(Task requirements):
Isolate every line in the data with the string "Sterlingsilber" and copy it.

Extracted page text data:
Segment Open

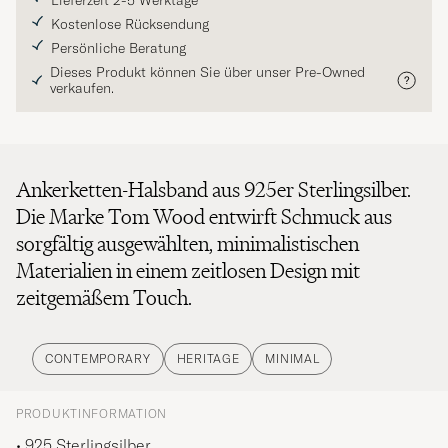
Lieferzeit 2-5 Werktage
Kostenlose Rücksendung
Persönliche Beratung
Dieses Produkt können Sie über unser Pre-Owned
verkaufen.
Ankerketten-Halsband aus 925er Sterlingsilber.
Die Marke Tom Wood entwirft Schmuck aus
sorgfältig ausgewählten, minimalistischen
Materialien in einem zeitlosen Design mit
zeitgemäßem Touch.
CONTEMPORARY
HERITAGE
MINIMAL
PRODUKTINFORMATION
• 925 Sterlingsilber.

Segment Closed

(Response area):
Ankerketten-Halsband aus 925er Sterlingsilber.
• 925 Sterlingsilber.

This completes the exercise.